[ACTION ITEM] A single figure is required: the number of lines in the data below that hold the word "基本词汇与短语".

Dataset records
--------------------------------

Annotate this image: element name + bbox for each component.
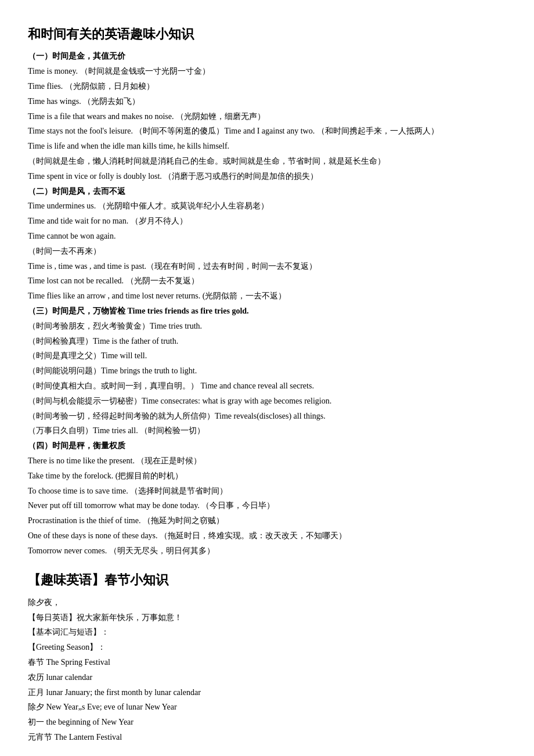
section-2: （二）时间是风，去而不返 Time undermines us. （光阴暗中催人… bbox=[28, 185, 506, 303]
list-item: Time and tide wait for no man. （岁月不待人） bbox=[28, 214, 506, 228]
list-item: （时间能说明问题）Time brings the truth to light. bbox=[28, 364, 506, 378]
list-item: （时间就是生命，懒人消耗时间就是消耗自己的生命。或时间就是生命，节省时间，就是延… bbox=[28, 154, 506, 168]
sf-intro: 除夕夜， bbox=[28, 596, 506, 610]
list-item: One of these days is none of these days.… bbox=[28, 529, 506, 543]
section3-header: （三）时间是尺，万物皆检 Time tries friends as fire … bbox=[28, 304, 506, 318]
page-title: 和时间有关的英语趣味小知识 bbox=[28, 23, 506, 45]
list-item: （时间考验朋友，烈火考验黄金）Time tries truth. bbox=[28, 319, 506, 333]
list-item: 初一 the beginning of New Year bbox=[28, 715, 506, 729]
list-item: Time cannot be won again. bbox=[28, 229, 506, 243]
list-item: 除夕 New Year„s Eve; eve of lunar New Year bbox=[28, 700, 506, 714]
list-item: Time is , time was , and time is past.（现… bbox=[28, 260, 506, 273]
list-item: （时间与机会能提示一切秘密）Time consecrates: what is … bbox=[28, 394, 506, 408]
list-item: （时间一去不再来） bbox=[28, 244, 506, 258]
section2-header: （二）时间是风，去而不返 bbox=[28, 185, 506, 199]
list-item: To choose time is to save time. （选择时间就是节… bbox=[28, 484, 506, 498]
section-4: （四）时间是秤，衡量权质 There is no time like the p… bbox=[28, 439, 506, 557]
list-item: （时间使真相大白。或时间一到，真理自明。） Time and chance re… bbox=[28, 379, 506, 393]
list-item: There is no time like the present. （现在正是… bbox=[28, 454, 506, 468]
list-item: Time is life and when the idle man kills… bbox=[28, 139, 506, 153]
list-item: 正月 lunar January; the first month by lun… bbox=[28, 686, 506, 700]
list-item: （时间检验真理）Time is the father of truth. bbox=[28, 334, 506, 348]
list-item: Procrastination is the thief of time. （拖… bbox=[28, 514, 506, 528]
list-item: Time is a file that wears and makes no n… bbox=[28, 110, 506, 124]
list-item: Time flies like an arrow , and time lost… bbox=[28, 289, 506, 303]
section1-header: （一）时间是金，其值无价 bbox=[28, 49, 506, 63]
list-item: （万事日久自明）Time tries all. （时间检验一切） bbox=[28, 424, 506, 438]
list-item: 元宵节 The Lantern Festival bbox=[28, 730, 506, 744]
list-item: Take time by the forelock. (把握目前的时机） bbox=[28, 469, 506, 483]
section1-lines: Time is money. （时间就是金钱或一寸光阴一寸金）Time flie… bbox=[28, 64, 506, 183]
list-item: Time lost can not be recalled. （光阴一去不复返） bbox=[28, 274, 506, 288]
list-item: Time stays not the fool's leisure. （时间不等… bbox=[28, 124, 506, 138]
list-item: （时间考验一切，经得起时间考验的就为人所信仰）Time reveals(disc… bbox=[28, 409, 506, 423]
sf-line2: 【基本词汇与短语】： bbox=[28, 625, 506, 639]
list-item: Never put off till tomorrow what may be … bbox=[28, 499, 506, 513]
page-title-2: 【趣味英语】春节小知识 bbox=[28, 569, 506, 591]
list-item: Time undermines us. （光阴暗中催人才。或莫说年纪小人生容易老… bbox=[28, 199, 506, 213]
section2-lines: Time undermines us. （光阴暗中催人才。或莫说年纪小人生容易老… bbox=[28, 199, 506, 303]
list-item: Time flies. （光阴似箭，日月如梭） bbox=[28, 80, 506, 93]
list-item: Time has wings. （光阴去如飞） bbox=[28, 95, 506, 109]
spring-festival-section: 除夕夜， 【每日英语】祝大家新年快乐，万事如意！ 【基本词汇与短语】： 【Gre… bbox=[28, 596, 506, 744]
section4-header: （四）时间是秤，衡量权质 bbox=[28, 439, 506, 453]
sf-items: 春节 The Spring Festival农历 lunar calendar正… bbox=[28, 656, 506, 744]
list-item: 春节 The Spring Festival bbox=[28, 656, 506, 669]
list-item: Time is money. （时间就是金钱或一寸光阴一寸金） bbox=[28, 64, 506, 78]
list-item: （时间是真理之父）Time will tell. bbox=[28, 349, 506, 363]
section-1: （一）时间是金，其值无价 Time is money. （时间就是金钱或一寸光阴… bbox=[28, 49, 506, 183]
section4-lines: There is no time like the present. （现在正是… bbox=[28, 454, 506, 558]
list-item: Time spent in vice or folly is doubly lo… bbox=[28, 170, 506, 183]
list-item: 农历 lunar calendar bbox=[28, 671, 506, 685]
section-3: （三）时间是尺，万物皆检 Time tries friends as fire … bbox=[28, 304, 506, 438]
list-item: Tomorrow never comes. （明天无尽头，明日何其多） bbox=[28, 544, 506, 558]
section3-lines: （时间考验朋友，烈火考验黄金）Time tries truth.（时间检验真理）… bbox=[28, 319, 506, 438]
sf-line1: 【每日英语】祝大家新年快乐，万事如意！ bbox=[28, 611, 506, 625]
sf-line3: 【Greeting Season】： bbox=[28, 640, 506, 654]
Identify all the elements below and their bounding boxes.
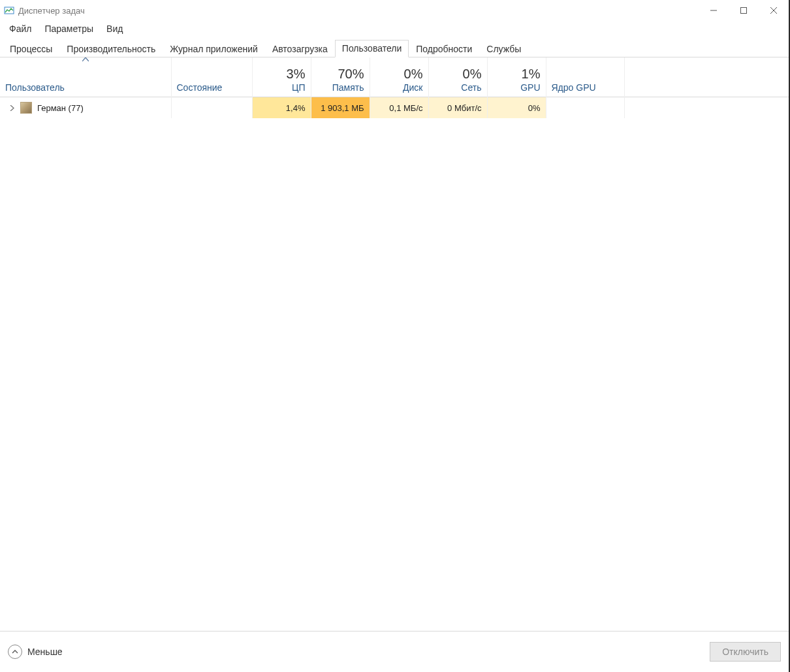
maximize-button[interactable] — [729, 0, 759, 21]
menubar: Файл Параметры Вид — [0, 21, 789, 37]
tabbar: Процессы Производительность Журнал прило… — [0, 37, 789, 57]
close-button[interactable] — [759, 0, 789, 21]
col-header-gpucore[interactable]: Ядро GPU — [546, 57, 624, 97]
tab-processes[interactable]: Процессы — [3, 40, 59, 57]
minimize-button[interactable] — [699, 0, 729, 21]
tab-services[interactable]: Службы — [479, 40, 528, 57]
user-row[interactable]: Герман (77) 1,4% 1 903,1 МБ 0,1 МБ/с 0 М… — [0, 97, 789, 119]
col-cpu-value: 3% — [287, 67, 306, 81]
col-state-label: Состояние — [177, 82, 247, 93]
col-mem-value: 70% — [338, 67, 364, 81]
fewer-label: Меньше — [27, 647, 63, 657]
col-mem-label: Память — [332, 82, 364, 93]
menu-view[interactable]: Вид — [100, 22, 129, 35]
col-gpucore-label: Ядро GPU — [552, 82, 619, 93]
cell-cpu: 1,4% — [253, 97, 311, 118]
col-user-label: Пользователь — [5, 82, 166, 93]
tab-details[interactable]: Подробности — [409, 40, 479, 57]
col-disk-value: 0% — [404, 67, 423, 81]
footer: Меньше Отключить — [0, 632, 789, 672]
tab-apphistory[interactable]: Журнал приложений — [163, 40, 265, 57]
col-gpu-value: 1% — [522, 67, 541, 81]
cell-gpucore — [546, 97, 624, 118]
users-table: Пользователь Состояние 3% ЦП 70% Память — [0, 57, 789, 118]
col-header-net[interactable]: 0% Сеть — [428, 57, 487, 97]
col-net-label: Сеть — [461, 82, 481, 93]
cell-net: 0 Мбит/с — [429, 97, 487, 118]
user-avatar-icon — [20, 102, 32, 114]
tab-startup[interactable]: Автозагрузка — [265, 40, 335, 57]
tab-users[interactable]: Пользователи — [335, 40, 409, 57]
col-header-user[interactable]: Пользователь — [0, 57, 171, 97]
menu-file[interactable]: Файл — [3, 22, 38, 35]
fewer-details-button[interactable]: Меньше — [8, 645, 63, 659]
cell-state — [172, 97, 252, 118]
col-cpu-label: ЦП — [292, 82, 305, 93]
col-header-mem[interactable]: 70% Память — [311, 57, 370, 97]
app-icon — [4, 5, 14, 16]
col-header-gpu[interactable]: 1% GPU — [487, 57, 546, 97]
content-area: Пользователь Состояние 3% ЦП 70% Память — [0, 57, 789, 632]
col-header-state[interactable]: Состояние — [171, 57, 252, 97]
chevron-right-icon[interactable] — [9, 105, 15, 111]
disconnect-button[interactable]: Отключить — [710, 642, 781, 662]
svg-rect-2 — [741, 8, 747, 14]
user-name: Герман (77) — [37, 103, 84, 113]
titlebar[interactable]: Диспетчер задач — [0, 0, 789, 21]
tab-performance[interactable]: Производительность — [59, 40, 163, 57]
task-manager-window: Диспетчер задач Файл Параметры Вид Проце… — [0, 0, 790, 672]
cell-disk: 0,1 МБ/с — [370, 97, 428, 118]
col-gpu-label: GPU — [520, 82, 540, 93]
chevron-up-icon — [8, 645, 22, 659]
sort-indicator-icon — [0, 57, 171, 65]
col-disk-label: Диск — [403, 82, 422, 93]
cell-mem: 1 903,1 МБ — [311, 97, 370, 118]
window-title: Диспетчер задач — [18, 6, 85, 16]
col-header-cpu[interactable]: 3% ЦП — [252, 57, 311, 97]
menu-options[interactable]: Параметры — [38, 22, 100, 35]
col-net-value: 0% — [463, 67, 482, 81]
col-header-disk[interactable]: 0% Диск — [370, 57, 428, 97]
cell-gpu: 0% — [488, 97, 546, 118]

--------------------------------

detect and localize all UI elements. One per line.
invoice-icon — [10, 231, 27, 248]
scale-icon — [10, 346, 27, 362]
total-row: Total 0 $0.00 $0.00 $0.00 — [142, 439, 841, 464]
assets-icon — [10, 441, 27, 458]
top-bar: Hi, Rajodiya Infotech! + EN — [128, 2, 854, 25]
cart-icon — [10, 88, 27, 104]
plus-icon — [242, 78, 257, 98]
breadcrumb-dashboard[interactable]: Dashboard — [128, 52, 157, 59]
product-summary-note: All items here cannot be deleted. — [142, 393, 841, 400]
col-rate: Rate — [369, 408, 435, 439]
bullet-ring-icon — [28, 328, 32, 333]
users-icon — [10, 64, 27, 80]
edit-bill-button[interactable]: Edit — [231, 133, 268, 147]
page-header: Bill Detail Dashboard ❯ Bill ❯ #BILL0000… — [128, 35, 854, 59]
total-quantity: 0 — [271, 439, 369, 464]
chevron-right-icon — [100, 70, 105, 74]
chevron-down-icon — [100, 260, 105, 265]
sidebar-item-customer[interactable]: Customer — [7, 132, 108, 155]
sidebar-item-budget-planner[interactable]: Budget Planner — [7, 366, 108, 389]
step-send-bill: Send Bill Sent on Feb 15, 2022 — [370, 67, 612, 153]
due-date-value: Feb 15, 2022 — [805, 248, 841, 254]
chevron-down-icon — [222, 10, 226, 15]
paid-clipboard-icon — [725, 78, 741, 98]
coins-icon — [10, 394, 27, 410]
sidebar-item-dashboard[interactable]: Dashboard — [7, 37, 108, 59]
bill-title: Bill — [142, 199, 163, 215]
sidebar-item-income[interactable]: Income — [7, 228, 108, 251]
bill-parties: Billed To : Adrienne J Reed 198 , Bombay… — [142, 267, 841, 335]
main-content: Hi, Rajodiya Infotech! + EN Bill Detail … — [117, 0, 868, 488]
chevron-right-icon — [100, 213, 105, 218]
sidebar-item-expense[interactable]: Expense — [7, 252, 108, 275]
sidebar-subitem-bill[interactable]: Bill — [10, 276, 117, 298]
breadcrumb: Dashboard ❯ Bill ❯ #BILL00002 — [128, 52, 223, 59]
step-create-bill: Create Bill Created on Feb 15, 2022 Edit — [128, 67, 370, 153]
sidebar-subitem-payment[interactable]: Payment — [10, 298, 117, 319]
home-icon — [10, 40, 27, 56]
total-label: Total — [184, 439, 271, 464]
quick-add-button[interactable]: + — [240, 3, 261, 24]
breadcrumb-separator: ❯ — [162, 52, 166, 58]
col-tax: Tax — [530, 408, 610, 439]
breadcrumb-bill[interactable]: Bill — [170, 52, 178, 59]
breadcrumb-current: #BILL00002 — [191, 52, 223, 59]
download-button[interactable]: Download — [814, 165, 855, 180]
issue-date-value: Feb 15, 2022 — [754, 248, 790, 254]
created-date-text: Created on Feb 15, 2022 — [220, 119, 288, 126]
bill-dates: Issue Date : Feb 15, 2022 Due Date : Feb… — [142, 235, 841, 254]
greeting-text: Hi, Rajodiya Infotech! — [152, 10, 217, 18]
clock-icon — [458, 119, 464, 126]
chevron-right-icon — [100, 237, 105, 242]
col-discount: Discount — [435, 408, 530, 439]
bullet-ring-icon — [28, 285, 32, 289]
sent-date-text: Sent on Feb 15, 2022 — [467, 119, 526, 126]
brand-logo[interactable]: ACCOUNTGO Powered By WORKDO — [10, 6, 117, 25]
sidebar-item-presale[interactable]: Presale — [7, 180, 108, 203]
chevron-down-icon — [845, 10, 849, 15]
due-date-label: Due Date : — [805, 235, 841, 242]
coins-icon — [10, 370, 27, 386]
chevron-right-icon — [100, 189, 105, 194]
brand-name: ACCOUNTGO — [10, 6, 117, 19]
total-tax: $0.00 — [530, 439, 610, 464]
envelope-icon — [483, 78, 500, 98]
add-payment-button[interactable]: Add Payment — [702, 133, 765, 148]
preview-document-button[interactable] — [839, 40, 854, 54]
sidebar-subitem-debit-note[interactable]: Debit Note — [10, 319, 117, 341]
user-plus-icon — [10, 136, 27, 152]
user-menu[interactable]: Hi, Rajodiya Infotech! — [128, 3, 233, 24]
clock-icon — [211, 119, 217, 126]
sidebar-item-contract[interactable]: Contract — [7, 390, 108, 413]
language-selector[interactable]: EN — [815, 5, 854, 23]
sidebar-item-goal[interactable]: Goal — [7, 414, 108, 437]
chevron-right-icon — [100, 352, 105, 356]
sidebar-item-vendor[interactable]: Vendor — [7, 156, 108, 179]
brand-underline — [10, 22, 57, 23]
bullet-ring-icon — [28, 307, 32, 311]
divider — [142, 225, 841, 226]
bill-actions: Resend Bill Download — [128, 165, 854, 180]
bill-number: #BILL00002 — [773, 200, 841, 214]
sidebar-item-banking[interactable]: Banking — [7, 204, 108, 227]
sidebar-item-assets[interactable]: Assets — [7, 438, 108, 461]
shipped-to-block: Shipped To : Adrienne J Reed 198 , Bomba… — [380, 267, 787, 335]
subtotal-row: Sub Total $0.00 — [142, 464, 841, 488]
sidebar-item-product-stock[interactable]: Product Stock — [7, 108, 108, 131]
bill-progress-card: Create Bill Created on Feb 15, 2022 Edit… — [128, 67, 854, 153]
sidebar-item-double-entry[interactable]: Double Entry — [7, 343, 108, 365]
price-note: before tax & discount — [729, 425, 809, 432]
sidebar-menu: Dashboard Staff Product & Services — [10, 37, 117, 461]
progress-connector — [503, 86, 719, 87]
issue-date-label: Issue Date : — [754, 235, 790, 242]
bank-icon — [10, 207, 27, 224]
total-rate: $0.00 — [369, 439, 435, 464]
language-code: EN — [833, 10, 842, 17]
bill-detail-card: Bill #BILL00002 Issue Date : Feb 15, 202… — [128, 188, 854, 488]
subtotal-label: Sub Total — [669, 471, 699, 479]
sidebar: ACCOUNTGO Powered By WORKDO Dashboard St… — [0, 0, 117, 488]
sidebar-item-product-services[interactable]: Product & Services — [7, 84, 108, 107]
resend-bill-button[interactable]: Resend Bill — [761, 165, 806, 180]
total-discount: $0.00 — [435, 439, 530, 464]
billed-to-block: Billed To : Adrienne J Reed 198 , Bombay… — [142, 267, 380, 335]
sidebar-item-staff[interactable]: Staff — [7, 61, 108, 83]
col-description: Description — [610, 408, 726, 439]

--------------------------------

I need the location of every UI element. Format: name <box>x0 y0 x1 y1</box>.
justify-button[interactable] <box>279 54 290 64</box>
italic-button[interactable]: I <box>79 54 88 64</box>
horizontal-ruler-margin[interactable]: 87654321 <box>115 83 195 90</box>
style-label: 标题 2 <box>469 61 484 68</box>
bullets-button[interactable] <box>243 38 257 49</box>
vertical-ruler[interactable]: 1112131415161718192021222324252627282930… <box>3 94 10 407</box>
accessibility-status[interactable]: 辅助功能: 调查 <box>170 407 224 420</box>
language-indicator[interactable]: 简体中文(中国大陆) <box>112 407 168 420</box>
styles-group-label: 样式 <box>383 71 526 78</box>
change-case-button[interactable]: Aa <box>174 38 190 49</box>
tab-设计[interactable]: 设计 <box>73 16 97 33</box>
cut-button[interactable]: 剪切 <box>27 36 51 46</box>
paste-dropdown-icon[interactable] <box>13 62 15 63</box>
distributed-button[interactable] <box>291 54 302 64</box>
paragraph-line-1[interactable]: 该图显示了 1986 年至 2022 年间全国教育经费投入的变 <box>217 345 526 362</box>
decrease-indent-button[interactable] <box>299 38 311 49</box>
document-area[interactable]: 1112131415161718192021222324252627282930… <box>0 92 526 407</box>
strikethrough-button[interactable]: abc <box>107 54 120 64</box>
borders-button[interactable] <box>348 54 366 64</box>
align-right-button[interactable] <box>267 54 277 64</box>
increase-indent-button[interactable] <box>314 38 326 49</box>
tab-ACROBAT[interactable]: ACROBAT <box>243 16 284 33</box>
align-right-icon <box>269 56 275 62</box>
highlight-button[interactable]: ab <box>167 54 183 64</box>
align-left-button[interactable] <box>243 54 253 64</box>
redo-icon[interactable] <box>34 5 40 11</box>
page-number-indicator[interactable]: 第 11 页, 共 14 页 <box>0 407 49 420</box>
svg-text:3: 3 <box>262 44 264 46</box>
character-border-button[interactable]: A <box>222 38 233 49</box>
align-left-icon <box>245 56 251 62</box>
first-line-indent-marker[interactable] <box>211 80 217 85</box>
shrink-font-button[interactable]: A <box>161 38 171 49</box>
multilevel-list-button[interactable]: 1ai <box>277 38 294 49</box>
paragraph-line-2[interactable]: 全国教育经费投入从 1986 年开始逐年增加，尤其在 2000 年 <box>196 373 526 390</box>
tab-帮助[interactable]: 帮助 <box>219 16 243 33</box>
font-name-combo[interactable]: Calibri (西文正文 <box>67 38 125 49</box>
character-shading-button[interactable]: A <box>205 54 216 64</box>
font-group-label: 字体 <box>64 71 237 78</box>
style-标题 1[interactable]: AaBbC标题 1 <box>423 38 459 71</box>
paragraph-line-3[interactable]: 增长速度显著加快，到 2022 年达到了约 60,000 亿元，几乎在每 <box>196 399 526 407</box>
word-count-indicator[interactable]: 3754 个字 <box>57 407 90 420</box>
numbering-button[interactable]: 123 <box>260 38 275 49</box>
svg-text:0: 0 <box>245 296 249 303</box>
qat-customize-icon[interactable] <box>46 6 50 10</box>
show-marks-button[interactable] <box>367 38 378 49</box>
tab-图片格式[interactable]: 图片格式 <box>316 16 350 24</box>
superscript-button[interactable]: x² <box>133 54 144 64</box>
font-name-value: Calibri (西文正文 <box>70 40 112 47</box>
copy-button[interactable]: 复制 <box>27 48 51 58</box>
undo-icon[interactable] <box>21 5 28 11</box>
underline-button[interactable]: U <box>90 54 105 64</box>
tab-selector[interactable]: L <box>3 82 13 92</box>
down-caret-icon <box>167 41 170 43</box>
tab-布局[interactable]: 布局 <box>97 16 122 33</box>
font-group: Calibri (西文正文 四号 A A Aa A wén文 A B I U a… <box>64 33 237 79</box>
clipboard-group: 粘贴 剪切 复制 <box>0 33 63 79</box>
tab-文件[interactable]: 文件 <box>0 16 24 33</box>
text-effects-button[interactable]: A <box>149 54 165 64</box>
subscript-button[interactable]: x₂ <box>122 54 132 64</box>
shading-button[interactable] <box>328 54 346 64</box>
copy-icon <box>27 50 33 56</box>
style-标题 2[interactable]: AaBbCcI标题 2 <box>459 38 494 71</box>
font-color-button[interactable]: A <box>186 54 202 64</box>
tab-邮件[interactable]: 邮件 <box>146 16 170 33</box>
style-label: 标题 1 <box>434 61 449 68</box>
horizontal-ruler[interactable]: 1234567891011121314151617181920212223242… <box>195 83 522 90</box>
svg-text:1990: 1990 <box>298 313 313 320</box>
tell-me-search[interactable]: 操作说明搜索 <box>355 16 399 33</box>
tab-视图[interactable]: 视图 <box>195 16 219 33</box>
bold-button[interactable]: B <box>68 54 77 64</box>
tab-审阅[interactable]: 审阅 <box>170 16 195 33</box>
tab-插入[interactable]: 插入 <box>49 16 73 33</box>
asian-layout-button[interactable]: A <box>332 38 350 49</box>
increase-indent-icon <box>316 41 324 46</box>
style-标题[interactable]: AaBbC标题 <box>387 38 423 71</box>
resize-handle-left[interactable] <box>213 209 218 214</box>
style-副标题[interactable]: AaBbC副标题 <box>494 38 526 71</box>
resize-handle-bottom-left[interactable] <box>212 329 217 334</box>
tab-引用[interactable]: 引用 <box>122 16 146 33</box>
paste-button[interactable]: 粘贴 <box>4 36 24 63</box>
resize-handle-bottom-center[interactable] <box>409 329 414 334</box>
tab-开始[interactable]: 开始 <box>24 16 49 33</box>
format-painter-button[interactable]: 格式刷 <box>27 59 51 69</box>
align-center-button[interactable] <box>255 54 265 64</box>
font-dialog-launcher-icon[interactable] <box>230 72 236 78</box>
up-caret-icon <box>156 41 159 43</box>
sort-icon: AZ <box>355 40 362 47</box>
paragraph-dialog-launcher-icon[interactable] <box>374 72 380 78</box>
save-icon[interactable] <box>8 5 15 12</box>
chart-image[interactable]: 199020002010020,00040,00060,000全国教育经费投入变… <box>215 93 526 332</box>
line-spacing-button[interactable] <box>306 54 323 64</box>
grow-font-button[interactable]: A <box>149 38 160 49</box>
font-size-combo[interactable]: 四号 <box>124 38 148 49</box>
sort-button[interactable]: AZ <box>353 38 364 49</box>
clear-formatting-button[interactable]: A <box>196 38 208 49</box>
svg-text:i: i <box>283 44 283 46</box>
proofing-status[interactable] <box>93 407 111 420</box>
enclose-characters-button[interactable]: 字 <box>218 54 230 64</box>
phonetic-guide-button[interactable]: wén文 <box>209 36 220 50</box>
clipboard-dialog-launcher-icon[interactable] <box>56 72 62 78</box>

--------------------------------

[EXERCISE RESPONSE] 2